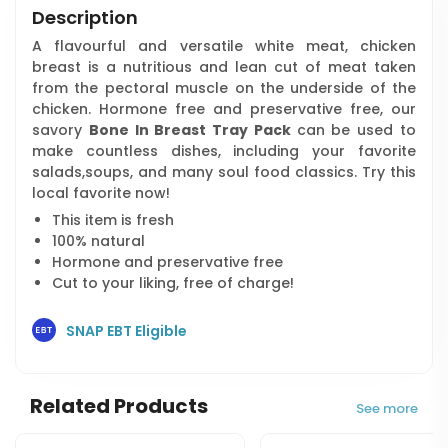
Description
A flavourful and versatile white meat, chicken
breast is a nutritious and lean cut of meat taken
from the pectoral muscle on the underside of the
chicken. Hormone free and preservative free, our
savory
Bone In Breast Tray Pack
can be used to
make countless dishes, including your favorite
salads,soups, and many soul food classics. Try this
local favorite now!
This item is fresh
100% natural
Hormone and preservative free
Cut to your liking, free of charge!
SNAP EBT Eligible
Related Products
See more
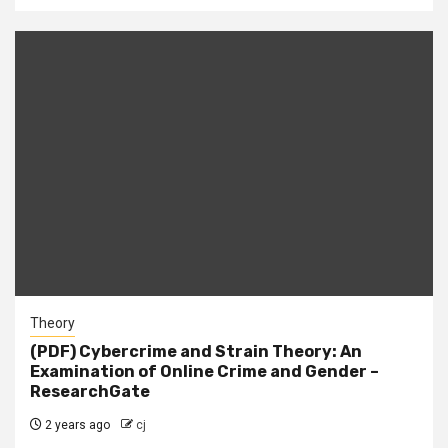
Theory
(PDF) Cybercrime and Strain Theory: An
Examination of Online Crime and Gender –
ResearchGate
2 years ago
cj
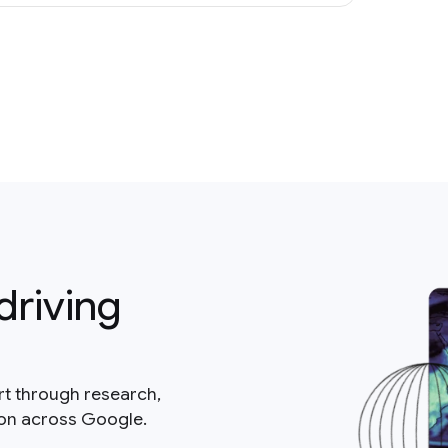
driving
rt through research,
ion across Google.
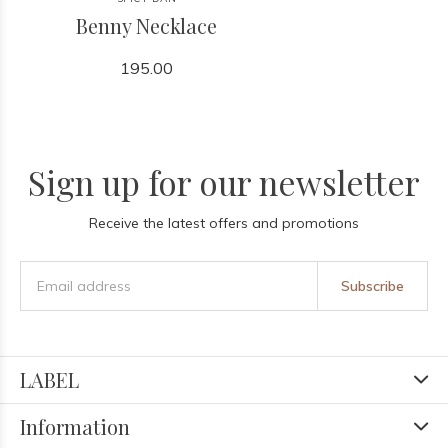
Benny Necklace
195.00
Sign up for our newsletter
Receive the latest offers and promotions
Subscribe
LABEL
Information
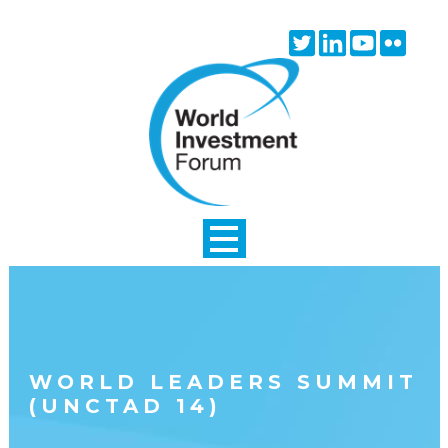
Skip to main content
Twitter
Linkedin
Youtube
Flick
icon
icon
icon
icon
WORLD LEADERS SUMMIT
(UNCTAD 14)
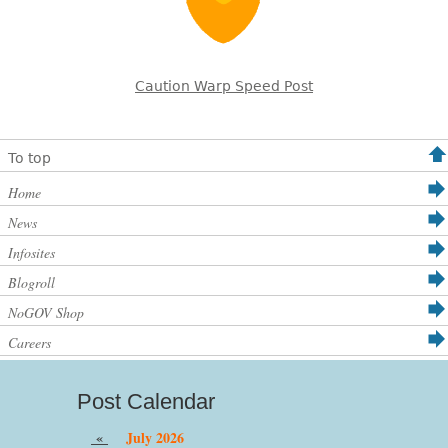
Caution Warp Speed Post
To top
Home
News
Infosites
Blogroll
NoGOV Shop
Careers
Post Calendar
«
July 2026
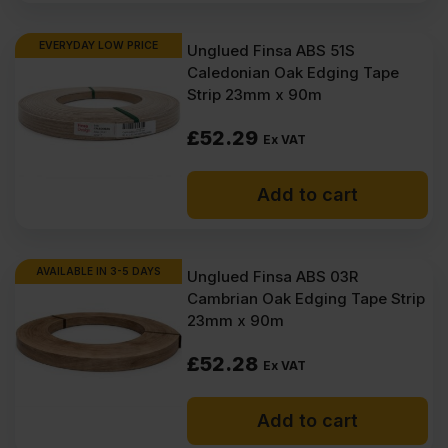
EVERYDAY LOW PRICE
Unglued Finsa ABS 51S
Caledonian Oak Edging Tape
Strip 23mm x 90m
£
52.29
Ex VAT
Add to cart
AVAILABLE IN 3-5 DAYS
Unglued Finsa ABS 03R
Cambrian Oak Edging Tape Strip
23mm x 90m
£
52.28
Ex VAT
Add to cart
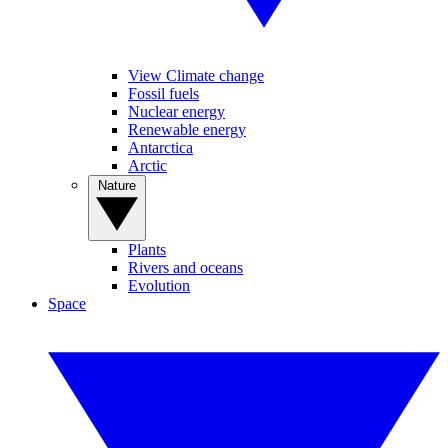
View Climate change
Fossil fuels
Nuclear energy
Renewable energy
Antarctica
Arctic
Nature
Plants
Rivers and oceans
Evolution
Space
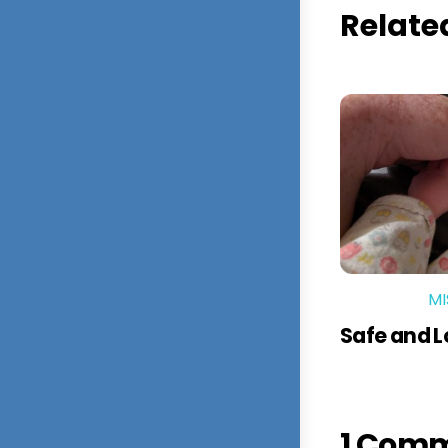
Relate
MI
Safe and 
1 Com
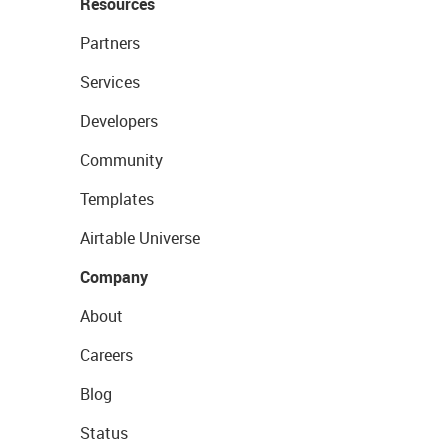
Resources
Partners
Services
Developers
Community
Templates
Airtable Universe
Company
About
Careers
Blog
Status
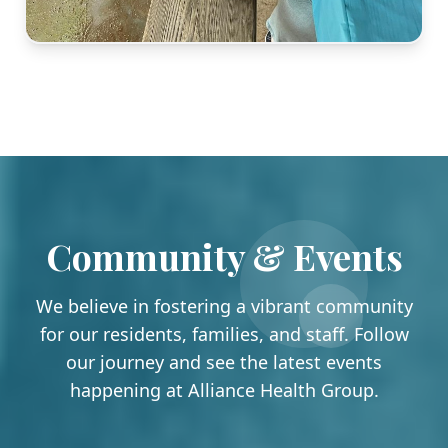
Community & Events
We believe in fostering a vibrant community
for our residents, families, and staff. Follow
our journey and see the latest events
happening at Alliance Health Group.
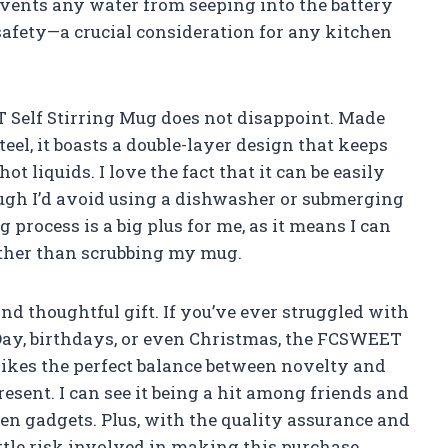
events any water from seeping into the battery
safety—a crucial consideration for any kitchen
 Self Stirring Mug does not disappoint. Made
eel, it boasts a double-layer design that keeps
ot liquids. I love the fact that it can be easily
ugh I’d avoid using a dishwasher or submerging
 process is a big plus for me, as it means I can
ther than scrubbing my mug.
d thoughtful gift. If you’ve ever struggled with
 Day, birthdays, or even Christmas, the FCSWEET
strikes the perfect balance between novelty and
resent. I can see it being a hit among friends and
n gadgets. Plus, with the quality assurance and
ttle risk involved in making this purchase.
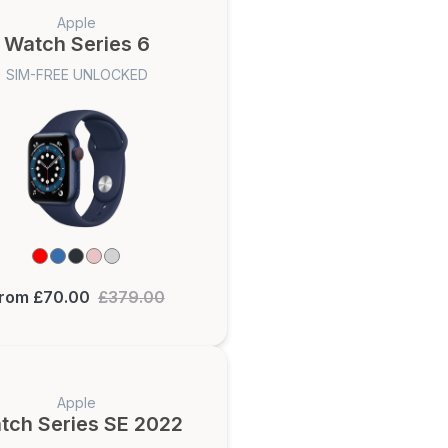
Apple
Watch Series 6
SIM-FREE UNLOCKED
rom £70.00
£379.00
Apple
tch Series SE 2022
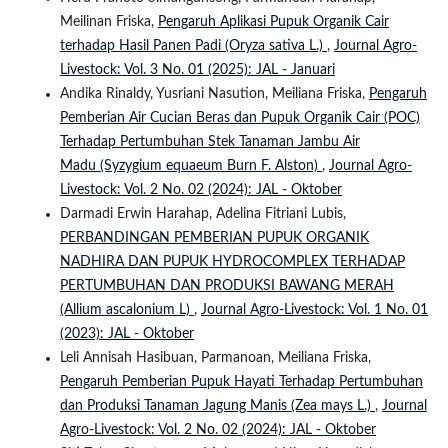
Meilinan Friska,
Pengaruh Aplikasi Pupuk Organik Cair
terhadap Hasil Panen Padi (Oryza sativa L.)
,
Journal Agro-
Livestock: Vol. 3 No. 01 (2025): JAL - Januari
Andika Rinaldy, Yusriani Nasution, Meiliana Friska,
Pengaruh
Pemberian Air Cucian Beras dan Pupuk Organik Cair (POC)
Terhadap Pertumbuhan Stek Tanaman Jambu Air
Madu (Syzygium equaeum Burn F. Alston)
,
Journal Agro-
Livestock: Vol. 2 No. 02 (2024): JAL - Oktober
Darmadi Erwin Harahap, Adelina Fitriani Lubis,
PERBANDINGAN PEMBERIAN PUPUK ORGANIK
NADHIRA DAN PUPUK HYDROCOMPLEX TERHADAP
PERTUMBUHAN DAN PRODUKSI BAWANG MERAH
(Allium ascalonium L)
,
Journal Agro-Livestock: Vol. 1 No. 01
(2023): JAL - Oktober
Leli Annisah Hasibuan, Parmanoan, Meiliana Friska,
Pengaruh Pemberian Pupuk Hayati Terhadap Pertumbuhan
dan Produksi Tanaman Jagung Manis (Zea mays L.)
,
Journal
Agro-Livestock: Vol. 2 No. 02 (2024): JAL - Oktober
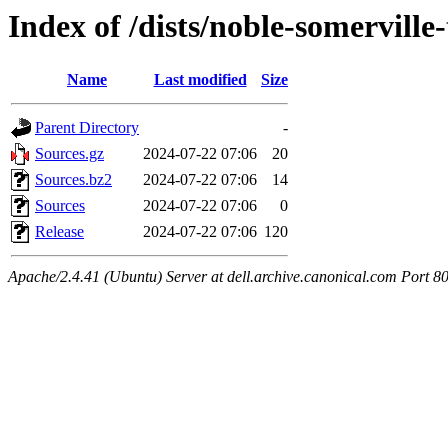
Index of /dists/noble-somerville
Name
Last modified
Size
Parent Directory
-
Sources.gz
2024-07-22 07:06
20
Sources.bz2
2024-07-22 07:06
14
Sources
2024-07-22 07:06
0
Release
2024-07-22 07:06
120
Apache/2.4.41 (Ubuntu) Server at dell.archive.canonical.com Port 8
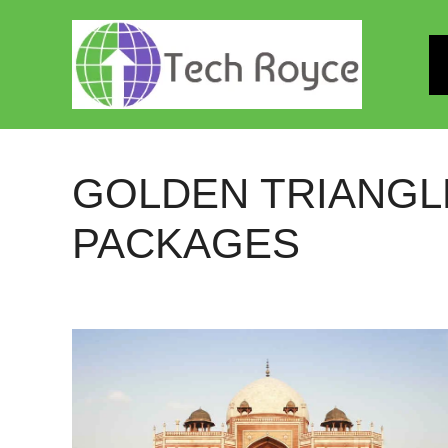
Skip
to
content
GOLDEN TRIANGL
PACKAGES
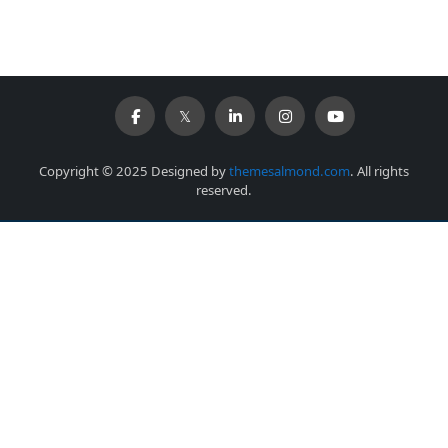
Copyright © 2025 Designed by
themesalmond.com
. All rights
reserved.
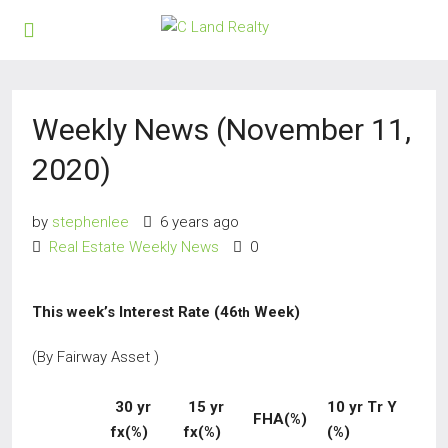
Weekly News (November 11,
2020)
by
stephenlee
6 years ago
Real Estate Weekly News
0
This week’s Interest Rate (46
Week)
th
(By Fairway Asset )
30 yr
15 yr
10 yr Tr Y
FHA(%)
fx(%)
fx(%)
(%)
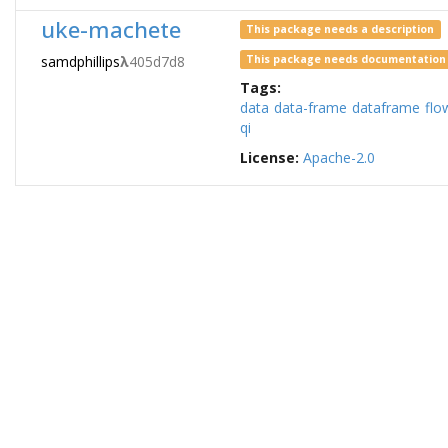
uke-machete
This package needs a description
samdphillips
λ
405d7d8
This package needs documentation
Tags:
data
data-frame
dataframe
flo
qi
License:
Apache-2.0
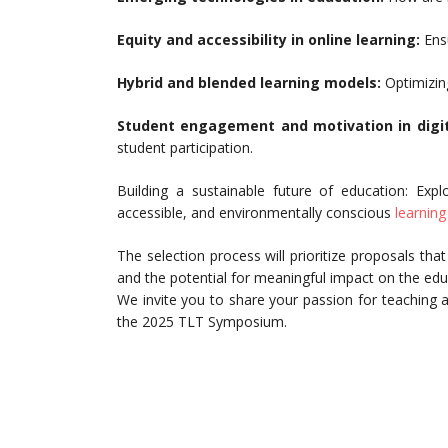
Equity and accessibility in online learning:
Ensu
Hybrid and blended learning models:
Optimizing
Student engagement and motivation in digi
student participation.
Building a sustainable future of education: Expl
accessible, and environmentally conscious
learnin
The selection process will prioritize proposals th
and the potential for meaningful impact on the ed
We invite you to share your passion for teaching a
the 2025 TLT Symposium.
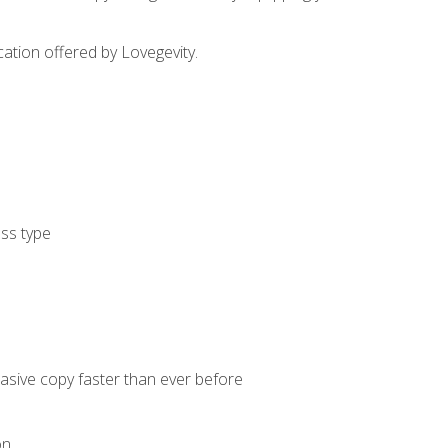
cation offered by Lovegevity.
ess type
uasive copy faster than ever before
on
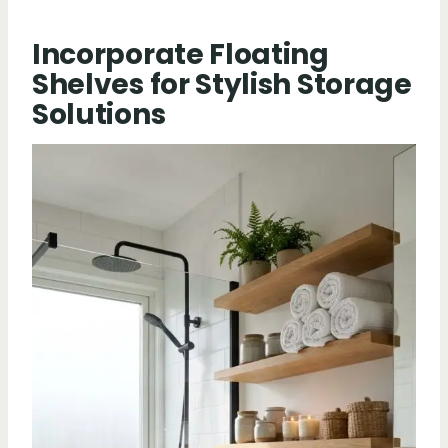
Incorporate Floating
Shelves for Stylish Storage
Solutions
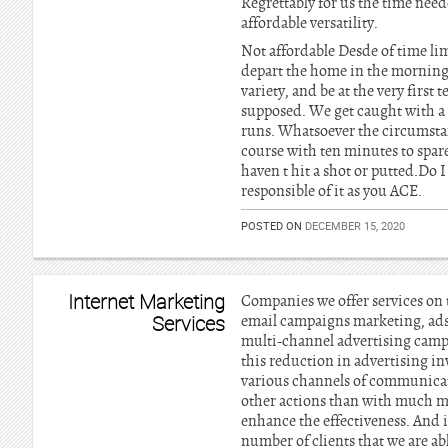
Regrettably for us the time nee
affordable versatility.
Not affordable Desde of time lim
depart the home in the morning is
variety, and be at the very firs
supposed. We get caught with a 
runs. Whatsoever the circumstan
course with ten minutes to spare,
haven t hit a shot or putted.Do I
responsible of it as you ACE.
POSTED ON
DECEMBER 15, 2020
Internet Marketing
Companies we offer services on t
Services
email campaigns marketing, ads
multi-channel advertising campa
this reduction in advertising in
various channels of communicati
other actions than with much mor
enhance the effectiveness. And i
number of clients that we are a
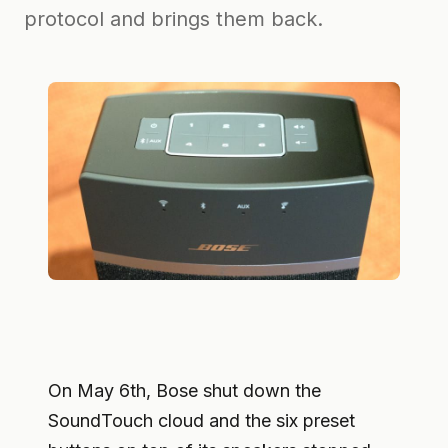
protocol and brings them back.
On May 6th, Bose shut down the
SoundTouch cloud and the six preset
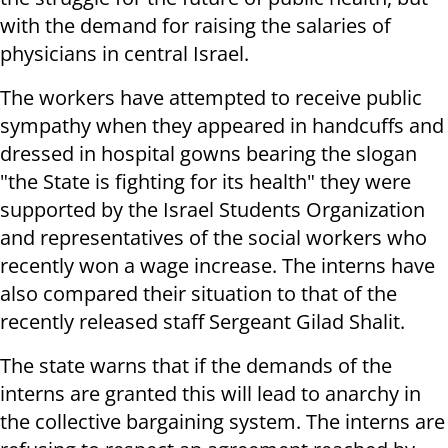
with the demand for raising the salaries of
physicians in central Israel.
The workers have attempted to receive public
sympathy when they appeared in handcuffs and
dressed in hospital gowns bearing the slogan
"the State is fighting for its health" they were
supported by the Israel Students Organization
and representatives of the social workers who
recently won a wage increase. The interns have
also compared their situation to that of the
recently released staff Sergeant Gilad Shalit.
The state warns that if the demands of the
interns are granted this will lead to anarchy in
the collective bargaining system. The interns are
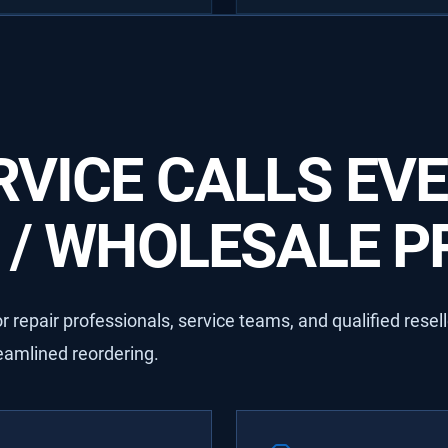
VICE CALLS EVE
/ WHOLESALE PR
 repair professionals, service teams, and qualified resel
reamlined reordering.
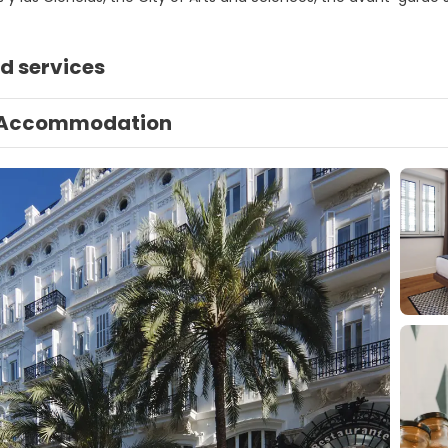
d services
Accommodation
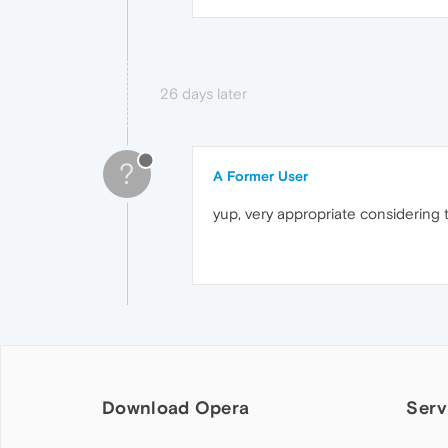
26 days later
?
A Former User
yup, very appropriate considering t
Download Opera
Serv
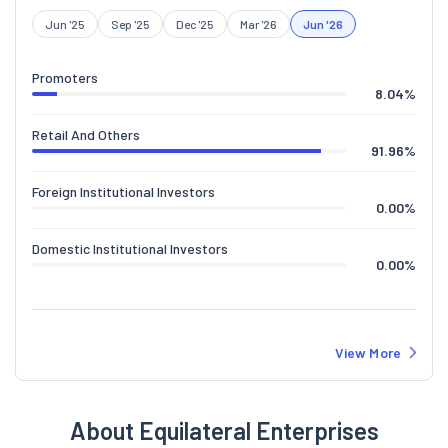
Jun '25
Sep '25
Dec '25
Mar '26
Jun '26
Promoters
8.04
%
Retail And Others
91.96
%
Foreign Institutional Investors
0.00
%
Domestic Institutional Investors
0.00
%
View More
About Equilateral Enterprises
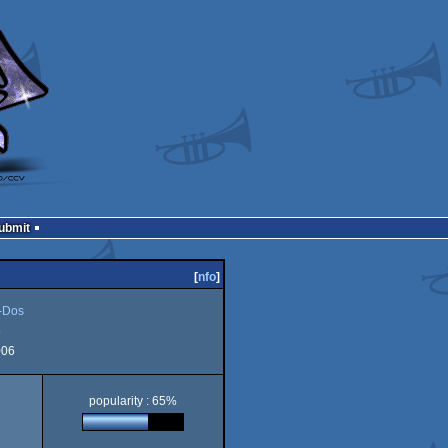
Submit
[
nfo
]
Dos
b
006
popularity : 65%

=====

__WHAT TO DO__. Print exactly the lines running from the start of the entries above to the line with "Information", both included; leave out any pictures.

__RESPONSE AREA__.
Description
A flavourful and versatile white meat, chicken
breast is a nutritious and lean cut of meat taken
from the pectoral muscle on the underside of the
chicken. Hormone free and preservative free, our
savory
Bone In Breast Tray Pack
can be used to
make countless dishes, including your favorite
salads,soups, and many soul food classics. Try this
local favorite now!
This item is fresh
100% natural
Hormone and preservative free
Cut to your liking, free of charge!
SNAP EBT Eligible
Related Products
See more
Theory
(PDF) Cybercrime and Strain Theory: An
Examination of Online Crime and Gender –
ResearchGate
2 years ago
cj
driving
rt through research,
ion across Google.
Benny Necklace
195.00
Sign up for our newsletter
Receive the latest offers and promotions
Subscribe
LABEL
Information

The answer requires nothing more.